> **EXERCISE DETAILS**:
Lift every line from the entries that includes the word "procedimientos".

▼

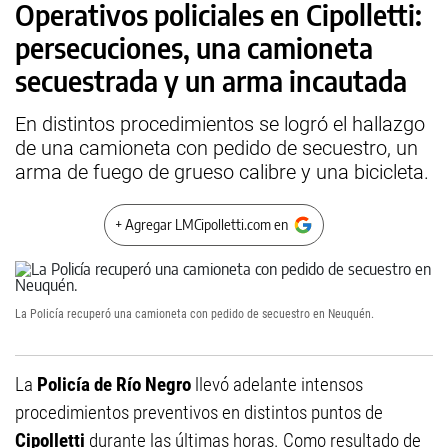
Operativos policiales en Cipolletti:
persecuciones, una camioneta
secuestrada y un arma incautada
En distintos procedimientos se logró el hallazgo
de una camioneta con pedido de secuestro, un
arma de fuego de grueso calibre y una bicicleta.
+ Agregar LMCipolletti.com en
La Policía recuperó una camioneta con pedido de secuestro en Neuquén.
La
Policía de Río Negro
llevó adelante intensos
procedimientos preventivos en distintos puntos de
Cipolletti
durante las últimas horas. Como resultado de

▲

> **EXERCISE OUTPUT**:
En distintos procedimientos se logró el hallazgo
procedimientos preventivos en distintos puntos de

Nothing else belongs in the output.